Similar to the coroutine, this does involve checking whether or not the queue is empty every frame. Using what you’ve learned above about task schedulers and coroutines, I’m confident that you could reduce this burden with little effort if this becomes an issue.

Prescription: Unity! UniRx

Finally, there is a hip concept running around many programming circles known as reactive programming. Game developers I talk to tend to either love this or hate it, and there is enough public discourse that I won’t spend this post trying to turn you for or against this paradigm.

Reactive programming tends to favor logic that can come in streams -- that is logic that you would typically register for an event or query something every frame for -- and where you’ll perform functional operations on the streams as they flow through your game. For the purpose of staying consistent with the rest of this post, I’ll use it with the current example with the note that I’m not giving reactive programming its chance to shine.

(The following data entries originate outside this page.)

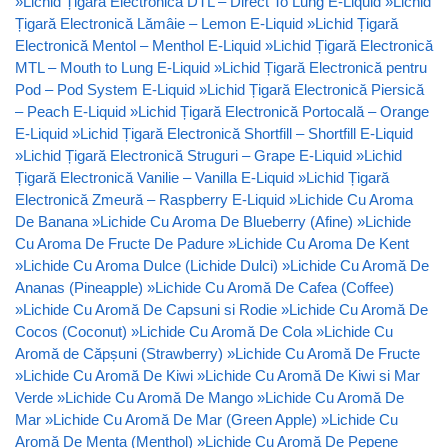
»
Lichid Țigară Electronică DTL – Direct To Lung E-Liquid
»
Lichid
Țigară Electronică Lămâie – Lemon E-Liquid
»
Lichid Țigară
Electronică Mentol – Menthol E-Liquid
»
Lichid Țigară Electronică
MTL – Mouth to Lung E-Liquid
»
Lichid Țigară Electronică pentru
Pod – Pod System E-Liquid
»
Lichid Țigară Electronică Piersică
– Peach E-Liquid
»
Lichid Țigară Electronică Portocală – Orange
E-Liquid
»
Lichid Țigară Electronică Shortfill – Shortfill E-Liquid
»
Lichid Țigară Electronică Struguri – Grape E-Liquid
»
Lichid
Țigară Electronică Vanilie – Vanilla E-Liquid
»
Lichid Țigară
Electronică Zmeură – Raspberry E-Liquid
»
Lichide Cu Aroma
De Banana
»
Lichide Cu Aroma De Blueberry (Afine)
»
Lichide
Cu Aroma De Fructe De Padure
»
Lichide Cu Aroma De Kent
»
Lichide Cu Aroma Dulce (Lichide Dulci)
»
Lichide Cu Aromă De
Ananas (Pineapple)
»
Lichide Cu Aromă De Cafea (Coffee)
»
Lichide Cu Aromă De Capsuni si Rodie
»
Lichide Cu Aromă De
Cocos (Coconut)
»
Lichide Cu Aromă De Cola
»
Lichide Cu
Aromă de Căpșuni (Strawberry)
»
Lichide Cu Aromă De Fructe
»
Lichide Cu Aromă De Kiwi
»
Lichide Cu Aromă De Kiwi si Mar
Verde
»
Lichide Cu Aromă De Mango
»
Lichide Cu Aromă De
Mar
»
Lichide Cu Aromă De Mar (Green Apple)
»
Lichide Cu
Aromă De Menta (Menthol)
»
Lichide Cu Aromă De Pepene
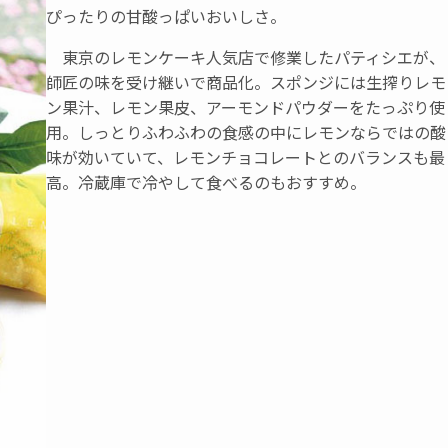
ぴったりの甘酸っぱいおいしさ。
東京のレモンケーキ人気店で修業したパティシエが、
師匠の味を受け継いで商品化。スポンジには生搾りレモ
ン果汁、レモン果皮、アーモンドパウダーをたっぷり使
用。しっとりふわふわの食感の中にレモンならではの酸
味が効いていて、レモンチョコレートとのバランスも最
高。冷蔵庫で冷やして食べるのもおすすめ。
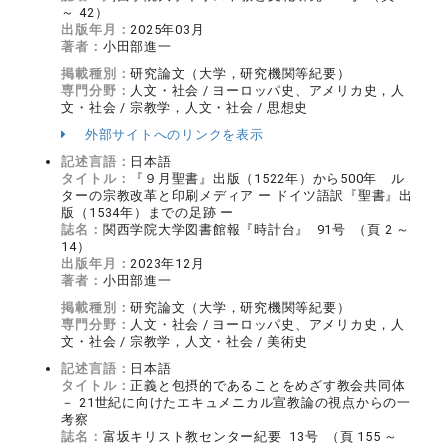
～ 42）
出版年月：
2025年03月
著者：
小田部進一
掲載種別：
研究論文（大学，研究機関等紀要）
専門分野：
人文・社会 / ヨーロッパ史、アメリカ史，人
文・社会 / 宗教学，人文・社会 / 思想史
外部サイトへのリンクを表示
記述言語：
日本語
タイトル：
『９月聖書』出版（1522年）から500年 ル
ターの宗教改革と印刷メディア ー ドイツ語訳『聖書』出
版（1534年）までの足跡 ー
誌名：
関西学院大学図書館報『時計台』 91号 （頁 2 ～
14）
出版年月：
2023年12月
著者：
小田部進一
掲載種別：
研究論文（大学，研究機関等紀要）
専門分野：
人文・社会 / ヨーロッパ史、アメリカ史，人
文・社会 / 宗教学，人文・社会 / 美術史
記述言語：
日本語
タイトル：
正義と包摂的であることをめざす教会共同体
－ 21世紀に向けたエキュメニカル宣教論の視点からの一
考察
誌名：
富坂キリスト教センター紀要 13号 （頁 155 ～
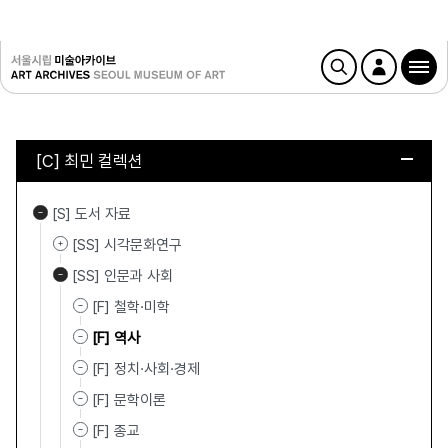
[C] 최민 컬렉션
[S] 도서 자료
[SS] 시각문화연구
[SS] 인문과 사회
[F] 철학·미학
[F] 역사
[F] 정치·사회·경제
[F] 문학이론
[F] 종교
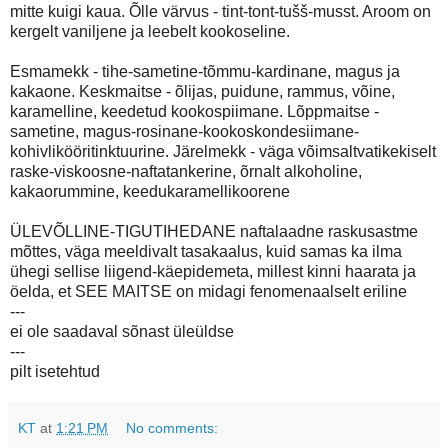
mitte kuigi kaua. Õlle värvus - tint-tont-tušš-musst. Aroom on
kergelt vaniljene ja leebelt kookoseline.
Esmamekk - tihe-sametine-tõmmu-kardinane, magus ja
kakaone. Keskmaitse - õlijas, puidune, rammus, võine,
karamelline, keedetud kookospiimane. Lõppmaitse -
sametine, magus-rosinane-kookoskondesiimane-
kohivlikööritinktuurine. Järelmekk - väga võimsaltvatikekiselt
raske-viskoosne-naftatankerine, õrnalt alkoholine,
kakaorummine, keedukaramellikoorene
ÜLEVÕLLINE-TIGUTIHEDANE naftalaadne raskusastme
mõttes, väga meeldivalt tasakaalus, kuid samas ka ilma
ühegi sellise liigend-käepidemeta, millest kinni haarata ja
öelda, et SEE MAITSE on midagi fenomenaalselt eriline
---
ei ole saadaval sõnast üleüldse
---
pilt isetehtud
KT
at
1:21 PM
No comments:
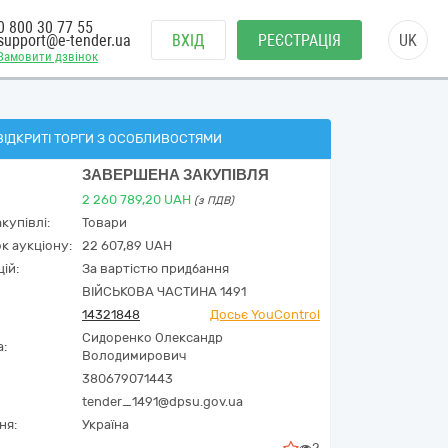
0 800 30 77 55
support@e-tender.ua
ВХІД
РЕЄСТРАЦІЯ
UK
Замовити дзвінок
ВІДКРИТІ ТОРГИ З ОСОБЛИВОСТЯМИ
ЗАВЕРШЕНА ЗАКУПІВЛЯ
2 260 789,20
UAH
(з ПДВ)
купівлі:
Товари
к аукціону:
22 607,89 UAH
ій:
За вартістю придбання
ВІЙСЬКОВА ЧАСТИНА 1491
14321848
Досьє YouControl
Сидоренко Олександр
а:
Володимирович
380679071443
tender_1491@dpsu.gov.ua
ня:
Україна
2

So, with all that said, first I import UniRx from the Unity Asset Store. Then I have to make sure that there’s a MainThreadDispatcher in my scene:

inspector, MainThreadDispatch box

Now I can write my logic in UniRx form:

using Firebase;
using Firebase.Auth;
using UniRx;
using UnityEngine;

public class FirebaseRx : MonoBehaviour
{
    // Start is called before the first frame update
    void Start()
    {
        Debug.Log("Checking Dependencies");
        FirebaseApp.CheckAndFixDependenciesAsync().ToObservable().Subscribe(status =>
        {
            Debug.Log("Authenticating");
            var auth = FirebaseAuth.DefaultInstance;
            auth.SignInAnonymouslyAsync().ToObservable().ObserveOnMainThread().Subscribe(user =>
            {
                Debug.Log("Signed in!");
                var successes = PlayerPrefs.GetInt("Successes", 0);
                PlayerPrefs.SetInt("Successes", ++successes);
                Debug.Log($"Successes: {successes}");
                auth.SignOut();
                Debug.Log("Signed Out");
            });
        });
    }
}

What’s interesting about UniRx is that I can compose behaviour to form complex interactions. A brief example of this is the call ObserveOnMainThread, which guarantees that the following Subscribe executes on the main thread.

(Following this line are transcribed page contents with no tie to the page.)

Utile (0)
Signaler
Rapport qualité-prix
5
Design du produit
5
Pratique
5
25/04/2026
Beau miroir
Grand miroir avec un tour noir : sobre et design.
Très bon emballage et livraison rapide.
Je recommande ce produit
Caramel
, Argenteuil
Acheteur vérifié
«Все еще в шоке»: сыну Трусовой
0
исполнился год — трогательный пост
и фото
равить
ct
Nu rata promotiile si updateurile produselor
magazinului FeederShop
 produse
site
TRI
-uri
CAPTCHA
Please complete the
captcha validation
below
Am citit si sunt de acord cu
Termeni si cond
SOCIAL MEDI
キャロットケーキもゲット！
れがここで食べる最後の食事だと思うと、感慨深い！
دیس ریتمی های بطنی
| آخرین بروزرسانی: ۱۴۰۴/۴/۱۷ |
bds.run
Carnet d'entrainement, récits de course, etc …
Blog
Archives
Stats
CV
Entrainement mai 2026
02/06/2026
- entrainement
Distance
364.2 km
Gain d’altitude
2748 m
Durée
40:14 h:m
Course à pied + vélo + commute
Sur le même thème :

For an example like this one, I would not pull in the complexities of UniRx but it’s useful to put it on your radar. If you were instead trying to build game logic around realtime database updates or periodically invoking cloud functions based on streams of events in game, you could do worse than combining UniRx and Zenject to quickly build a robust system around asynchronous logic.

Conclusion

I hope that I’ve not only given you some tools to help understand Firebase’s asynchronous API, but have empowered you to deal with them in a way that best suits your own game and coding style. I would strongly encourage you to create a small project using each of the techniques I’ve outlined here to really get a feel for the shape of each solution, and encourage you to think about ways you might improve your game’s performance using threads elsewhere. I’ve personally gotten some great mileage out of background tasks when dealing with peer to peer communication in games as well as processing and annotating screenshots without halting gameplay. I’ve even found that sometimes things like enemy AI doesn’t actually need to finish processing every frame, and it can sometimes be perfectly fine to let it run for a bit in the background over the course of a few frames.